We thank Chia Liu, Daniela Negraia, Emily Smith-Greenaway, Monica Alexander, and Yana Vierboom for useful comments. We thank Sarah Zureick-Brown for sharing her code from a previous study. The paper was presented at the Stockholm University Demographic Colloquium, the Work-in-progress Workshop of the MPIDR Lab of Digital and Computational Demography, and the conference of the British Society for Population Studies. We thank the anonymous reviewers for their constructive feedback.
Data Availability Statement
The code to reproduce the results and the complete country estimates are available online (https://doi.org/10.17605/osf.io/jdvhw), as are the data used for the analysis (population.un.org/wpp/). Alternative results can be produced and downloaded using the online tool developed for this purpose (https://doi.org/10.17605/osf.io/2pq3d).

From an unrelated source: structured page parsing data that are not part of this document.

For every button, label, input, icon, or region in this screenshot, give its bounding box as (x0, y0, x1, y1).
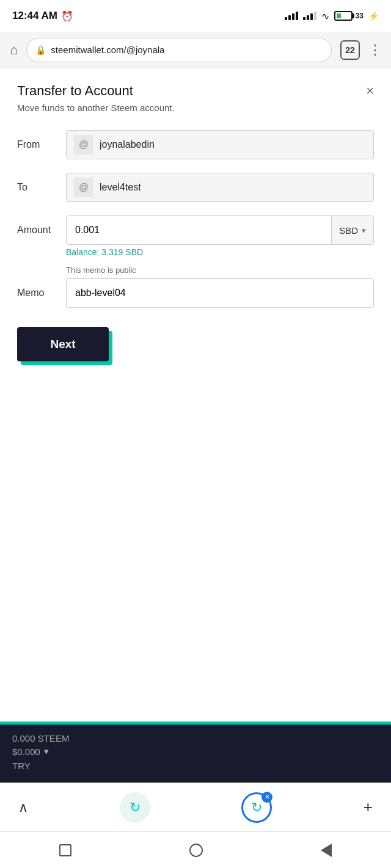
amount-label: Amount (17, 225, 66, 236)
memo-label: Memo (17, 288, 66, 298)
home-icon[interactable]: ⌂ (10, 42, 18, 58)
nav-refresh-icon-2: ↻ (251, 800, 262, 816)
memo-input[interactable] (66, 278, 374, 308)
memo-public-label: This memo is public (66, 266, 374, 275)
nav-close-badge: ✕ (261, 792, 272, 803)
from-input[interactable] (100, 139, 366, 150)
modal-subtitle: Move funds to another Steem account. (17, 103, 374, 113)
signal-bars-2 (303, 12, 316, 20)
bottom-usd-value: $0.000 ▾ (12, 746, 379, 757)
battery-icon (334, 11, 353, 21)
battery-group: 33 (334, 11, 364, 21)
memo-section: This memo is public Memo (17, 266, 374, 308)
to-label: To (17, 182, 66, 193)
modal-title: Transfer to Account (17, 83, 133, 99)
tab-count[interactable]: 22 (340, 40, 360, 60)
nav-arrow-up-icon[interactable]: ∧ (18, 800, 28, 816)
nav-refresh-icon-1: ↻ (130, 800, 141, 816)
bottom-wallet-section: 0.000 STEEM $0.000 ▾ TRY (0, 722, 391, 783)
teal-bar (0, 722, 391, 725)
battery-percent: 33 (356, 12, 364, 20)
phone-nav-square-icon[interactable] (59, 844, 71, 856)
signal-bars-1 (285, 12, 298, 20)
try-label: TRY (12, 761, 379, 771)
url-bar[interactable]: 🔒 steemitwallet.com/@joynala (26, 38, 332, 62)
phone-nav-home-icon[interactable] (189, 844, 203, 857)
nav-circle-2-button[interactable]: ↻ ✕ (241, 792, 272, 823)
from-label: From (17, 139, 66, 150)
nav-plus-icon[interactable]: + (364, 798, 373, 817)
wifi-icon: ∿ (321, 10, 329, 22)
phone-nav-bar (0, 831, 391, 868)
amount-section: Amount SBD ▾ Balance: 3.319 SBD (17, 215, 374, 257)
status-right-icons: ∿ 33 ⚡ (285, 10, 379, 22)
time-display: 12:44 AM (12, 10, 57, 22)
from-input-wrapper: @ (66, 130, 374, 159)
amount-row: Amount SBD ▾ (17, 215, 374, 245)
lock-icon: 🔒 (35, 45, 46, 55)
modal-header: Transfer to Account × (17, 83, 374, 99)
chevron-down-icon: ▾ (362, 226, 366, 235)
alarm-icon: ⏰ (61, 10, 73, 22)
to-input-wrapper: @ (66, 173, 374, 202)
menu-dots-icon[interactable]: ⋮ (368, 42, 381, 58)
phone-nav-back-icon[interactable] (321, 844, 332, 857)
from-at-symbol: @ (74, 135, 93, 154)
amount-input[interactable] (67, 225, 331, 236)
chevron-usd-icon: ▾ (44, 746, 49, 757)
currency-label: SBD (339, 225, 358, 236)
next-button-container: Next (17, 327, 109, 361)
to-input[interactable] (100, 182, 366, 193)
next-button[interactable]: Next (17, 327, 109, 361)
close-button[interactable]: × (366, 84, 374, 98)
amount-input-wrap: SBD ▾ (66, 215, 374, 245)
to-at-symbol: @ (74, 178, 93, 197)
url-text: steemitwallet.com/@joynala (51, 45, 164, 55)
memo-row: Memo (17, 278, 374, 308)
nav-circle-1-button[interactable]: ↻ (120, 792, 150, 823)
balance-display: Balance: 3.319 SBD (66, 247, 374, 257)
browser-bottom-nav: ∧ ↻ ↻ ✕ + (0, 783, 391, 831)
status-time: 12:44 AM ⏰ (12, 10, 73, 22)
from-row: From @ (17, 130, 374, 159)
browser-bar: ⌂ 🔒 steemitwallet.com/@joynala 22 ⋮ (0, 32, 391, 68)
status-bar: 12:44 AM ⏰ ∿ 33 (0, 0, 391, 32)
currency-select[interactable]: SBD ▾ (331, 216, 373, 244)
bottom-steem-value: 0.000 STEEM (12, 733, 379, 743)
to-row: To @ (17, 173, 374, 202)
bolt-icon: ⚡ (368, 11, 379, 21)
transfer-modal: Transfer to Account × Move funds to anot… (0, 68, 391, 380)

Women born in 1955 in Niger, which is the country most affected for that cohort, experienced 73 times more offspring deaths during their working ages than women of the same cohort in Sweden, which is the least affected country (Niger: 3.2 child deaths by age 65; Sweden: 0.4 deaths by age 65). Women born in 2000 in Chad, which is the most affected country for that cohort, are projected to experience 148 times more child deaths than their counterparts in Singapore by the time they retire from formal employment (in Chad, 1 child death by age 65; in Singapore, <0.01 child death by age 65).
The difference between the best- and the worst-performing countries will shrink from 79% for the 1955 cohort (the share of a woman’s progeny who survive to her retirement is 55% in Sierra Leone, but 98% in Sweden) to only 26% for the 2000 cohort (the share of a woman’s progeny who survive to her retirement is 79% in Chad but >99% in Spain).
The difference between the countries experiencing the lowest and the highest levels of lifetime offspring child survival was 45% for the 1955 cohort (66% for Rwanda and 96% for Singapore) but will be only 18% for the 2000 cohort (84% for Chad and 98% for Iceland).
Angola, Benin, Burkina Faso, Burundi, Cameroon, Chad, the Democratic Republic of the Congo, Ethiopia, Gabon, Gambia, Ghana, Guinea, Kenya, Lesotho, Liberia, Malawi, Mali, Mozambique, Namibia, Niger, Nigeria, the Republic of the Congo, Rwanda, Senegal, Sierra Leone, South Africa, Tanzania, Togo, Uganda, Zambia, and Zimbabwe.